◆ **What to produce**
Look through the material below, count the lines containing the word "this", and state only the count.

◆ **Recorded information**
►
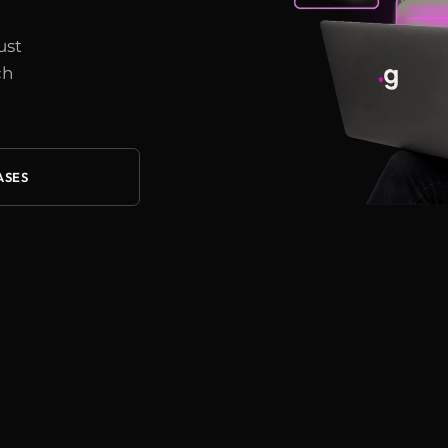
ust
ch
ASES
◄
►
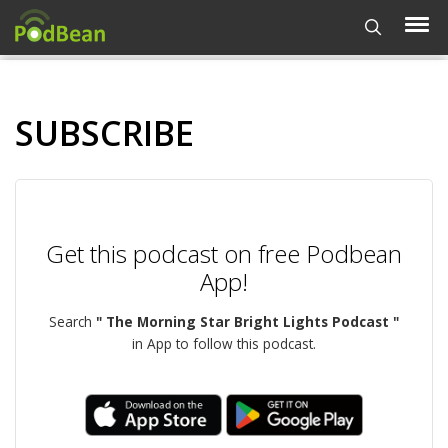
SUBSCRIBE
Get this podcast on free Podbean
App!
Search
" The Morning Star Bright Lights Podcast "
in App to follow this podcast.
◄
◆ **Solved problem**
2